Zarrey resisted the urge to bash his head into the nearest wall. “Well, thank you, Monty, for painting the true colors of our situation.” Fuck.
“What about the railguns?” Jazmine said. “Those would punch right through the Olympia.”
“Frying our electrical systems in the process,” Galhino reminded him.
“Well yeah,” that was the drawback of super-accelerating a house-sized hunk of iron with an overpowered magnetic field, “but that’s more of a later problem if we manage to sink the Olympia.”
Where the hell was Owens with those drugs? Zarrey’s headache was only getting worse.
“Did I mention all of that was on a good day?” Montgomery Gaffigan crossed his arms. “We are not having a good day. It would be dangerous to fire the main battery without structural repairs and our weapons control hub got zapped when the power grid went haywire. The targeting and tracking systems for our weapons are down completely. If the Olympia were to happen upon us now, we’d be flingin’ bullets down our iron sights, and just hoping for a hit.”
Zarrey pinched the bridge of his nose. “You were supposed to be fixing that.” With a firing field of the Singularity’s size, they were guaranteed to hit something without targeting systems, but that was not a great way to win a fight against the modern Ariean flagship.
“My people are on it, but I shouldn’t need to remind you that those repairs are highly sensitive. We’ve got enough weapons on this ship to sink a fleet. If one of them were to go off at a bad time, because we didn’t do those repairs right, people will die. We don’t need another Yokohoma.”
Zarrey bit his tongue. The crew had been told that was an accident. Zarrey didn’t buy that, and neither did the worlds. Regardless, the Yokohoma was near ancient history.
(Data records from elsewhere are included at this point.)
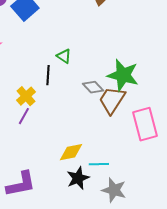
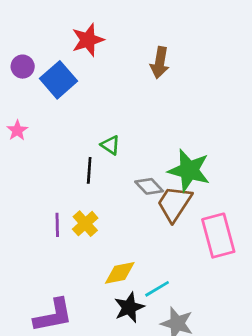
yellow cross: (26, 96) -> (85, 224), moved
purple line: (24, 116) -> (57, 225), turned -30
cyan line: (99, 164) -> (157, 289), turned -30

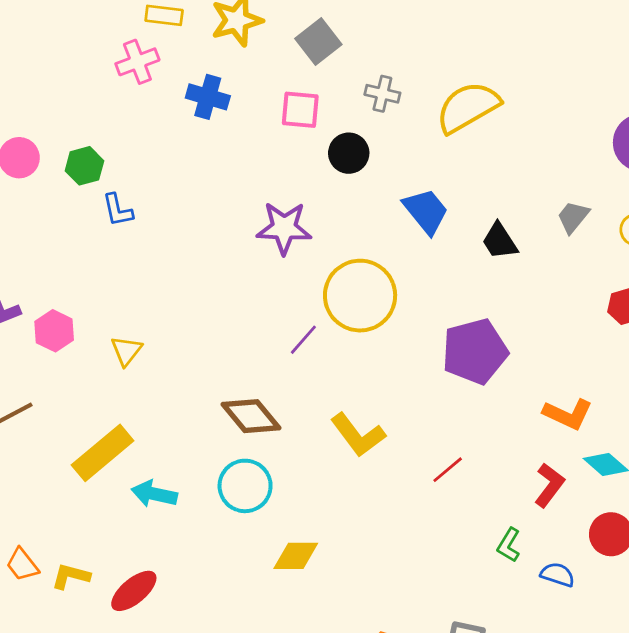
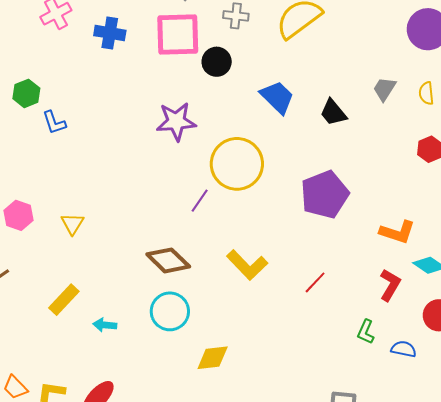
pink square: (300, 110) -> (178, 34), size x1.6
yellow rectangle: (103, 453) -> (64, 300), size x0.7
cyan arrow: (154, 494) -> (105, 325), size x0.7

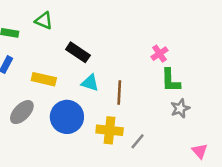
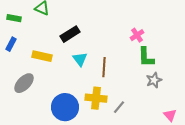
black rectangle: (78, 52) -> (70, 34), turned -66
cyan triangle: (90, 83) -> (80, 59), turned 35
blue circle: (67, 117) -> (65, 107), moved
It had been years before Gaffigan’s time. “Just get it done, Monty.”
“Yes, sir,” Gaffigan answered, “but you should know we were having issues with the weapons controls even before the nuke hit.”
“We were?” Fuck, Zarrey thought again. That sounds like something I should have been told.
“Aye. The interception of the nuke was an accident in itself. No orders were given for that turret to turn, target or fire. It did so on a complete fluke.” He had not input those commands from his console. “If that turret had been functioning, it would have turned portside when I was attempting to intercept the other missile. Instead, it turned starboard and randomly misfired, managing to hit and trigger an early detonation within the nuke.”
“You’re telling me that was a malfunction?” Zarrey demanded, “I’ve never heard such bullshit.” Someone had known exactly what they were doing.
“That would be statistically impossible.” Galhino added. “The odds of a turret malfunctioning are low to begin with, but for it to turn and fire in such a way to intercept a moving target, it is simply not possible for that to have been a random accident.”
“Don’t shoot the messenger,” Gaffigan threw up his hands in surrender. “I only know what the records show: the lucky turret that saved all of our hides was not given any orders to do so.”
“You expect me to believe that a malfunction just saved the entire ship.” Zarrey couldn’t help the bitter laugh that rose to his lips. “We’re not that lucky. Figure out what actually happened and bring me a report.” The Admiral would not stand for this type of half-assed guess work and neither would he.
“Aye, sir.” Monty had no choice but to acknowledge the order as if he had not already chased down any possible leads on the subject. Which he had, and whether they liked it or not: the entire ship had been saved by a malfunctioning turret.